McConnell was halfway out of the Mercedes when a shuddering blast wave shook the earth beneath his feet. He looked back toward the hospital and saw a mushroom-shaped fireball boiling into the night sky beyond the hills. As he stared, the crown of the highest hill disappeared in a daisy chain of star-white explosions. The flash arced over Totenhausen, freeze-framing a field of corpses.

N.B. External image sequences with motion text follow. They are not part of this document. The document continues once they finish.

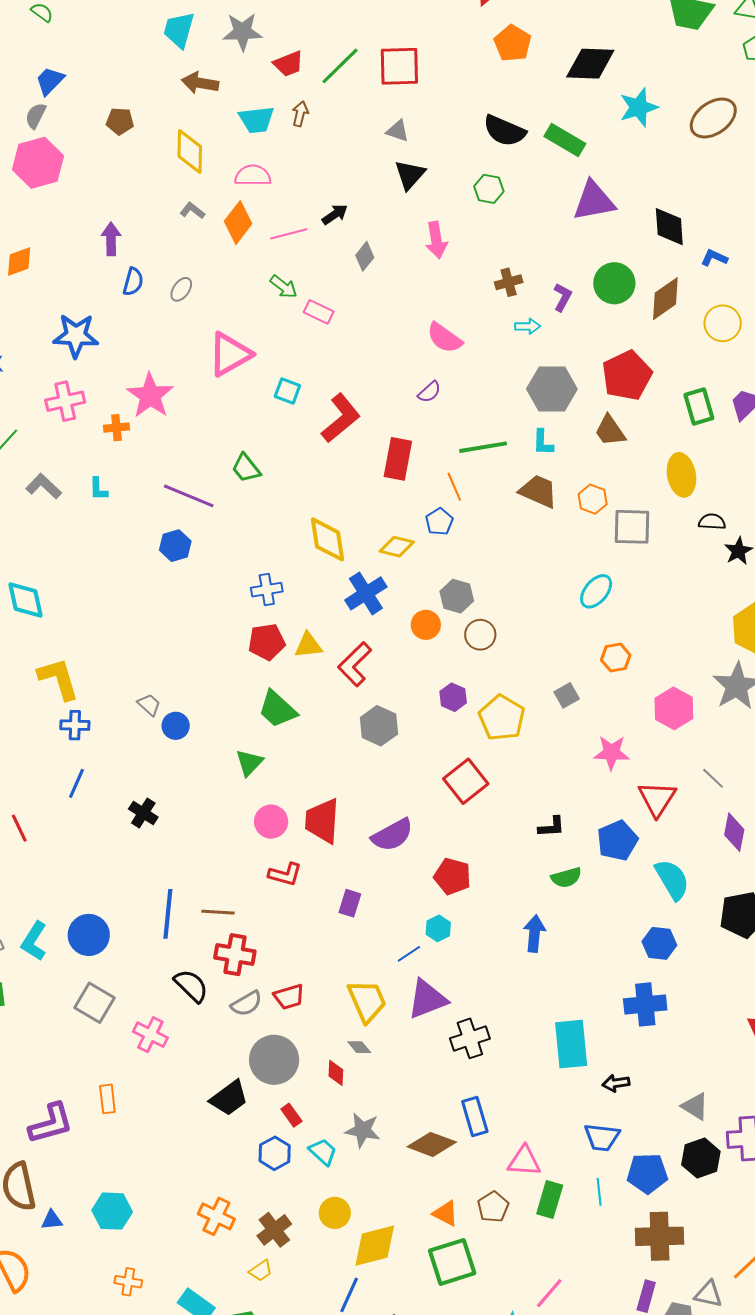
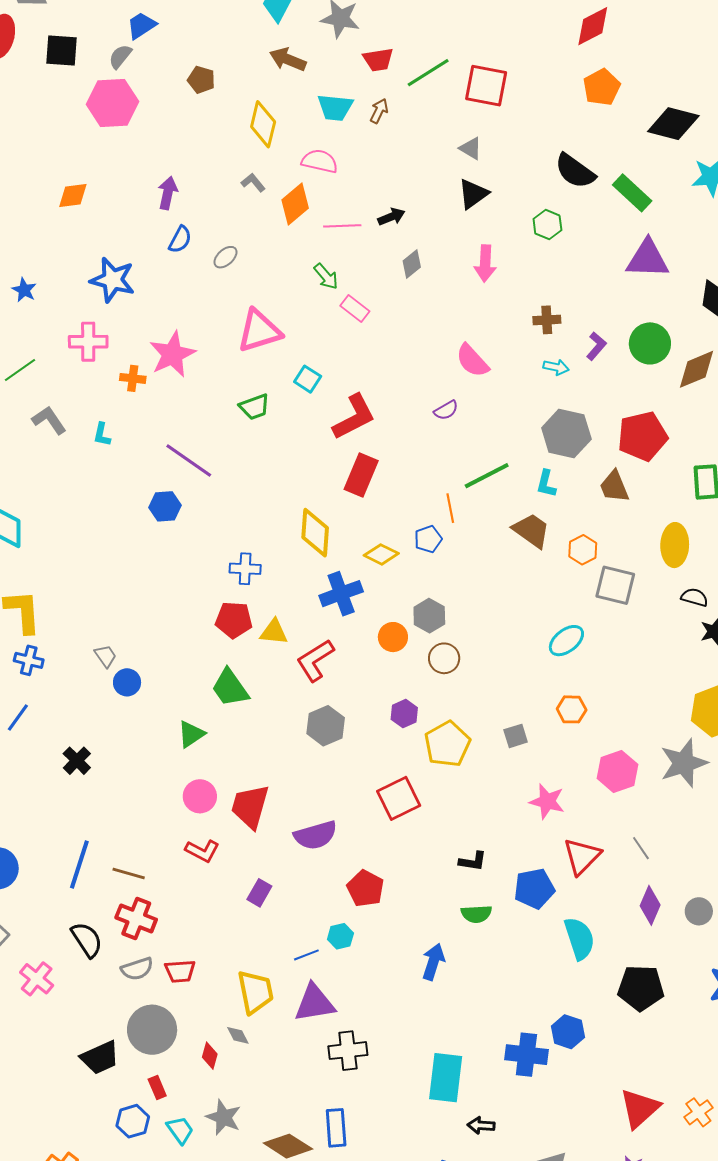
green line: (483, 447) -> (487, 476), turned -30
red rectangle: (398, 459) -> (361, 475), moved
green trapezoid: (246, 468) -> (255, 407), moved, turned -84
blue hexagon: (659, 943) -> (568, 1032), moved

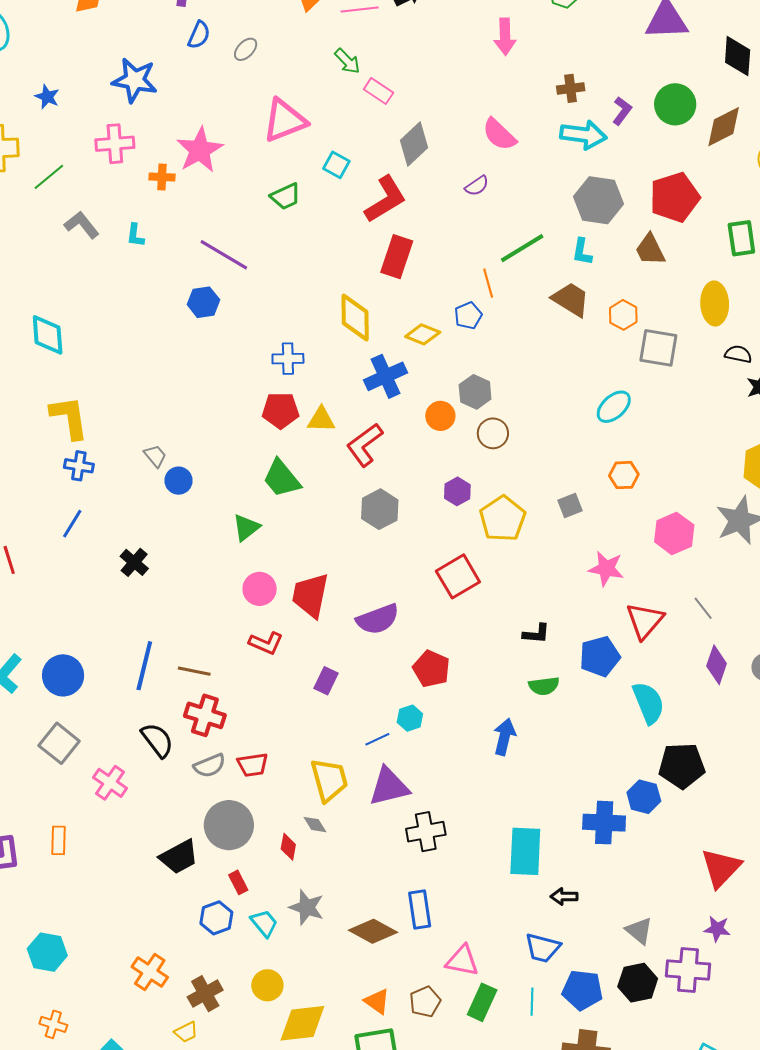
gray diamond: (412, 264) -> (414, 144), moved, size x1.5
cyan arrow: (556, 367) -> (583, 135), size x1.8
black pentagon: (641, 988) -> (682, 766), moved

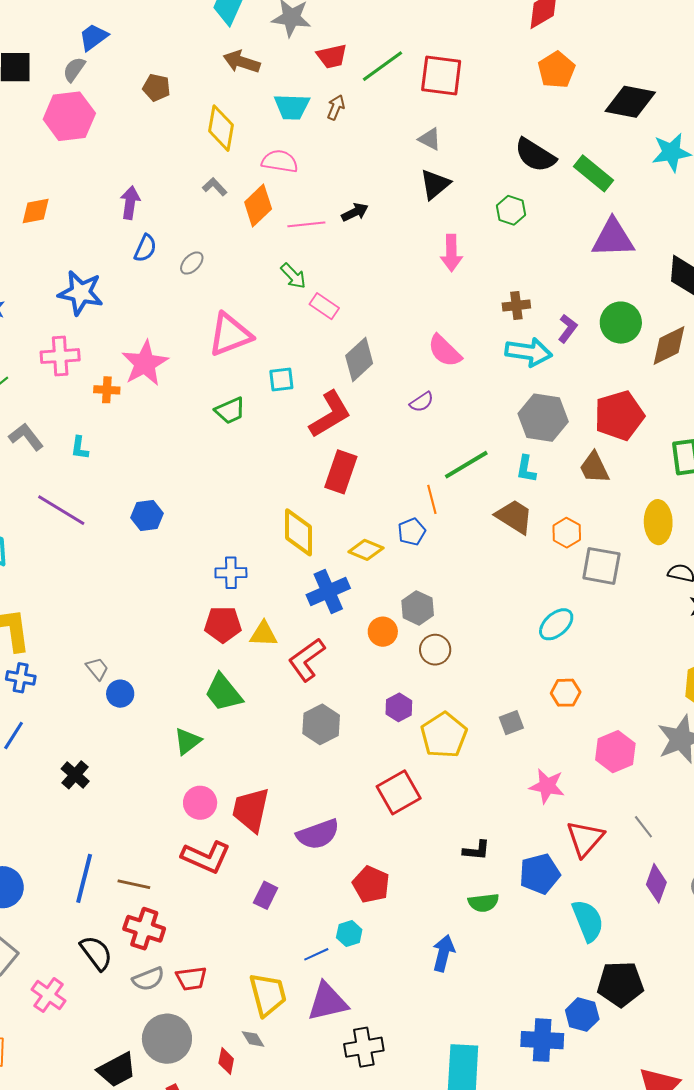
cyan square: (336, 165) -> (281, 380), turned -36
purple line: (224, 255) -> (61, 510), moved
red L-shape: (266, 643) -> (206, 857), size x1.4

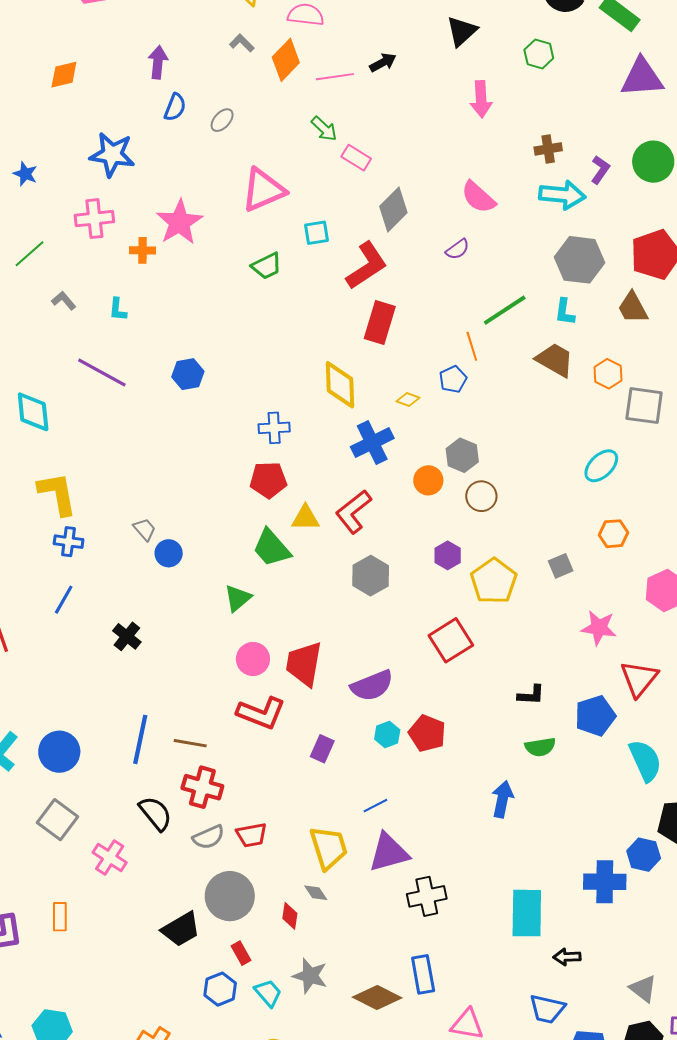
gray L-shape: (26, 437) -> (64, 301), size x0.7
yellow diamond: (366, 550) -> (408, 399), size x0.7
yellow triangle: (264, 634) -> (305, 518), moved
cyan hexagon: (349, 934) -> (387, 735), moved

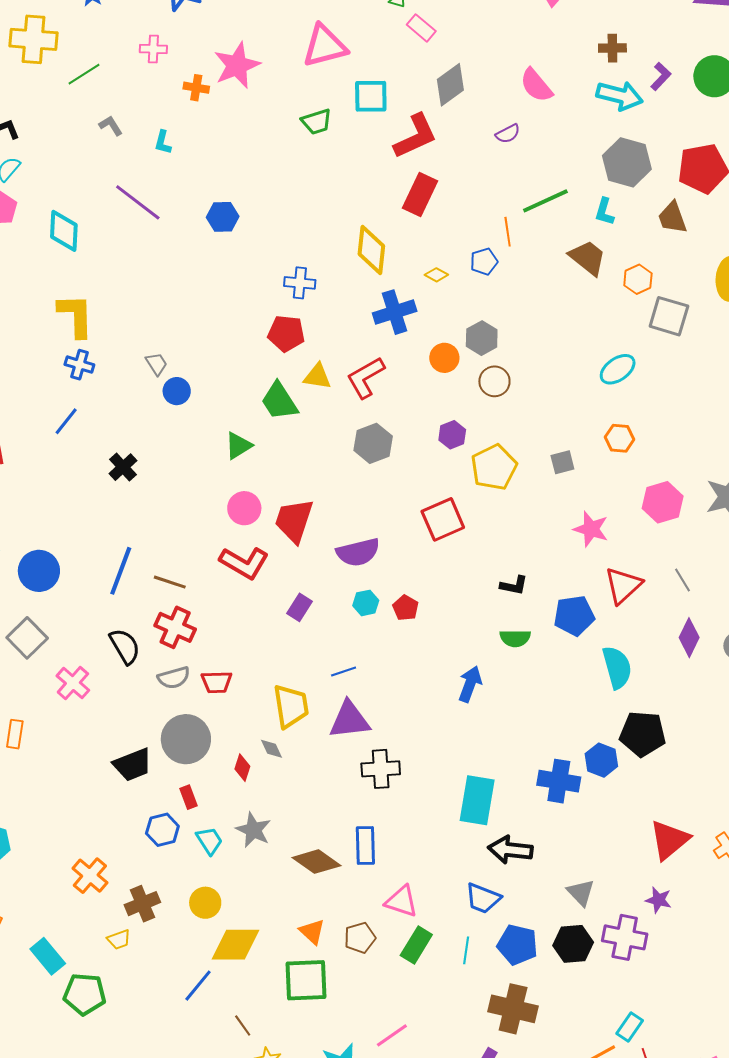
pink cross: (94, 219) -> (153, 49), size x0.7
cyan square: (316, 233) -> (371, 96), size x1.4
red pentagon: (427, 733) -> (405, 608), size x0.7
black arrow: (567, 957) -> (510, 850), size x1.6

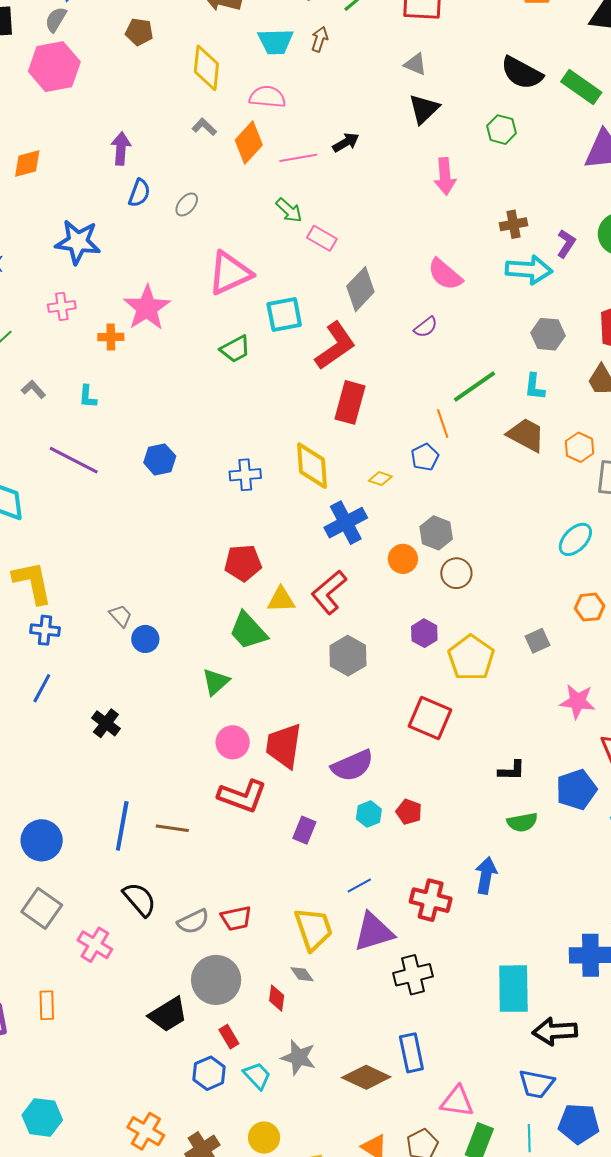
gray hexagon: (627, 162) -> (548, 334), size x0.7
blue cross: (300, 283) -> (245, 475), moved
red square: (443, 519) -> (430, 718), turned -33
red cross: (175, 627) -> (431, 900), moved

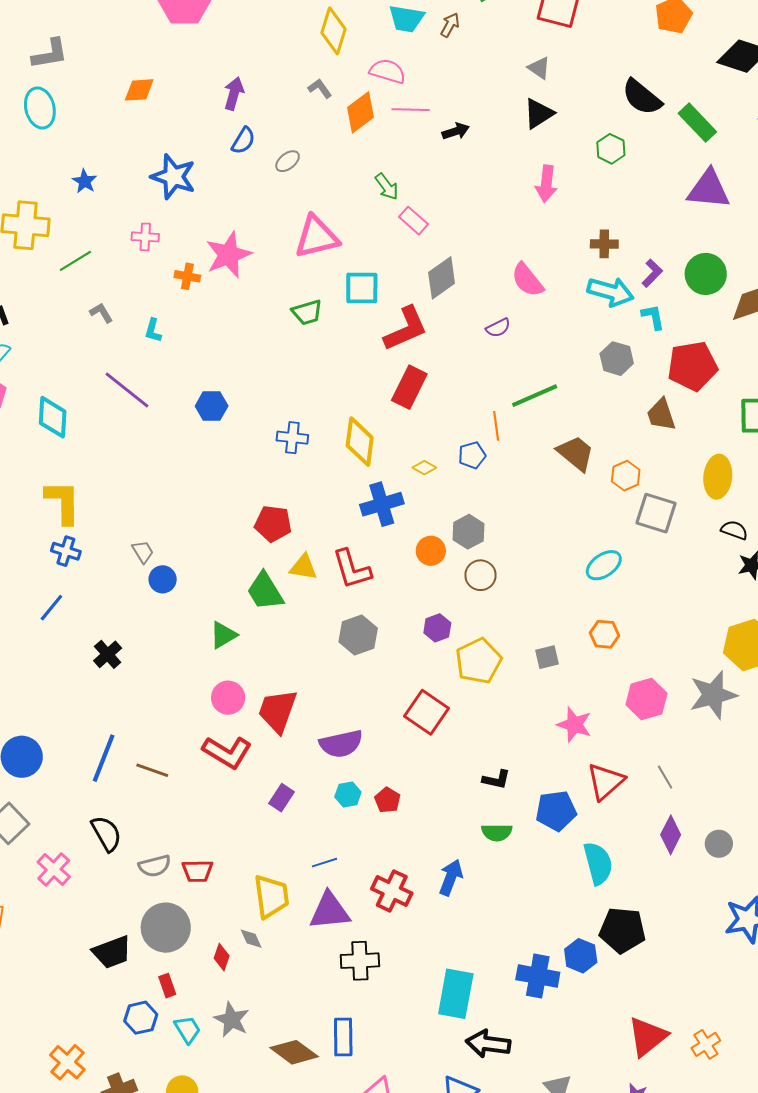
pink line: (298, 158) -> (411, 110), moved
cyan L-shape: (535, 387) -> (653, 317), moved, turned 152
red L-shape: (329, 592) -> (352, 569), turned -78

Now he understood the red fires.
Now he understood what Stern had figured out the moment he saw the Target Indicators laid out like a grid over the camp. But what the hell did Stern think he could do about it? He couldn’t call 8th Air Force HQ in England and ask them to cancel a bombing raid.
The roar of the fleeing Mercedes brought him back to his senses. He kicked open the door to the building he had seen Stern disappear into and stopped dead. Yellow light was pouring into an empty corridor from a doorway up the hall. Where was the electricity coming from? He stared in wonder at the empty corridor. Why were there no dead Germans here? Had the gas not yet penetrated this building? He closed the door behind him and concentrated on sounds.
It was difficult to hear through the vinyl mask, but there was no mistaking the sound of the diesel generator. He moved quickly up the hall toward the source of the light, which turned out to be the wireless operator’s room. Stern was already seated at the console, searching for a frequency on the dial.
Another chain of explosions rattled the floorboards.
Stern pounded the desk in fury. McConnell immediately saw his problem. Stern wanted to use the radio, but couldn’t risk removing his air hose to speak. He had no idea who Stern wanted to talk to, but the scientist in him knew instantly that there was only one solution. He grabbed a pen by the radio console and scrawled three words on a codebook beside Stern’s hand.
Stern looked up through the bulging eyepieces of his gas mask. Then he grabbed the infantry rifle he had taken from Sergeant Sturm and bolted from the room.